What are the benefits of Plus Sets / AMRAPs?

Posted by Shaun LaFleur on

Introduction

A Plus Set or AMRAP (As Many Reps As Possible) set is a set in which you perform reps until you can no longer perform another repetition with good form. These types of sets are seen in many different programs, including the popular 531 program, as well as others. While it is typically recommended that most of your sets should not be performed too close to failure, Plus Sets still have many uses and benefits.

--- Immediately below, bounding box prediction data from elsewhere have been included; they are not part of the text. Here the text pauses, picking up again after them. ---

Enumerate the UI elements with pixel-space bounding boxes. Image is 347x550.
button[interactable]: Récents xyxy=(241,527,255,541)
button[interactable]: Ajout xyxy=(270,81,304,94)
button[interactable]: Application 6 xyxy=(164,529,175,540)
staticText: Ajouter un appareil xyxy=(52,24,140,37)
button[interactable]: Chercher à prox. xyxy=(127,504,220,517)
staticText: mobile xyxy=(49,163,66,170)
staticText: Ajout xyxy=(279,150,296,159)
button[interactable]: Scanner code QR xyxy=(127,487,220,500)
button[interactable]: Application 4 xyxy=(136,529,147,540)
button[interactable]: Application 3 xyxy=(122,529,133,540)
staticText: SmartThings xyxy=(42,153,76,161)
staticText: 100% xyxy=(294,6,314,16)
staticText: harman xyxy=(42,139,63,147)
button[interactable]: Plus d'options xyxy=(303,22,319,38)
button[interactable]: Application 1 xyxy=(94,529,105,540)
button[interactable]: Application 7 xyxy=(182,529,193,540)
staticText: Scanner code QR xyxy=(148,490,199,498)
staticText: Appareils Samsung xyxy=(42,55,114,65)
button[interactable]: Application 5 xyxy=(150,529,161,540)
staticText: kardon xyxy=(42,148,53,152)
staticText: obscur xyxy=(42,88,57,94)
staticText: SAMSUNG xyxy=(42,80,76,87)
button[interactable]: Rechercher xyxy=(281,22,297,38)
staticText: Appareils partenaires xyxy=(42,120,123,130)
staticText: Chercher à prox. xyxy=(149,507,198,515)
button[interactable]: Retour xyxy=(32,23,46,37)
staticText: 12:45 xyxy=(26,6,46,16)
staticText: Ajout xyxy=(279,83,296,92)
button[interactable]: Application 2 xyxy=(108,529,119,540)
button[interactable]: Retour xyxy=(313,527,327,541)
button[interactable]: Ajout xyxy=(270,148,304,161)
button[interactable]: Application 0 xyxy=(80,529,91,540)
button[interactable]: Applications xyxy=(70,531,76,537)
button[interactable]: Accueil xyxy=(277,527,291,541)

When Should You Use Plus Sets?

While the majority of your sets should not be done to failure and should leave an average of 2 reps in reserve, plus sets do come in handy and have multiple uses. Below I'll list some of the most prominent uses of Plus Sets.

Testing Strength

Plus sets can be a great way to test your current strength levels. If you're always leaving reps in reserve and never taking any of your sets to failure, it may be hard to really gauge just how strong you currently are. Occasionally taking a set to failure can be a great way to periodically test your strength levels on a given exercise. This way you can determine whether your overall training is going in the right direction. You should see an increase in strength levels over time, so testing periodically is a great idea.

RIR Accuracy

If you've been using RIR or RPE to gauge the intensity of your sets, there's a solid chance that your estimations are not entirely accurate. What you think is an RIR of 2, may actually be an RIR of 3-4. By taking a set all the way to failure using a Plus Set, you can see how many reps you can truly get with a given exercise and load, rather than having to estimate. Periodically doing this can help you maintain a true RIR/RPE and get the desired stimulus from your training more consistently. The last thing you want is to unexpectedly be training with an intensity level that is far below what is required to cause a hypertrophic response.

Create A Stronger Stimulus

If you're edging up near a deload week and can afford the added stimulus, it may be a good idea to push the last set on a few of your exercises all the way to failure to generate a stronger stimulus. This will increase the amount of fatigue generated by those sets, but because you have a deload coming up, you should not have problems recovering. The closer you train to failure, you more stimulus you can generate. So it's a good idea to use Plus Sets near a deload to squeeze out a little more stimulus before your improved recovery period.

Low Volume Training 

Both volume and proximity to failure affect how much training stimulus you can produce, so if one is lacking, you can increase the other to make up for it. If you're only able to train with low volume (whether by choice or your life schedule), taking some of your sets to failure can be beneficial to make up for the lower volume levels. Despite the increased fatigue generated from Plus Sets, recovery shouldn't be as much of an issue due to the lower overall volume you're training with. 

     

    Things To Avoid With Plus Sets

    When you do decide to implement plus sets into your routine, there are some things you should watch out for. Plus Sets are not without their drawbacks and there are a few things you'll want to avoid.

    Avoid Using On Initial Sets

    When doing plus sets, make sure not to perform them on the very first set of an exercise. This is due to how fatiguing plus sets are. Doing a plus set first in a workout will likely fatigue you enough to cause a decrease in performance for the following exercises. A better method is to use on the last set of the last exercise of a muscle group.

    Use Infrequently On Compound Movements

    Because compound movements are harder and more fatiguing already, doing plus sets on them too often can be a recipe for recovery issues. You'll like want to avoid doing plus sets on large lifts like the Bench, Squat and Deadlift frequently. You'll likely not want to exceed 1-2 plus sets per compound movement per week. And even that may be pushing it. You'll probably be best off with 0-1 plus set per week on compound movements in general and very rarely do them on the Squat and Deadlift.

    Avoid Doing Them Early In A Training Cycle 

    For those who plan their training ahead of time and use mesocycles (you should), you want to avoid using plus sets early on during the cycle. The goal of a mesocycle is to accumulate training stimulus and make it to the end of the cycle without needing to take a premature deload. Training to failure too early on during a cycle can hinder your ability to continue training and make it to the end of a cycle without needing to take time off for recovery, impacting your long term progress. Since most mesocycles ramp up in intensity and/or volume, it's best to place your Plus Sets towards the end of a mesocycle.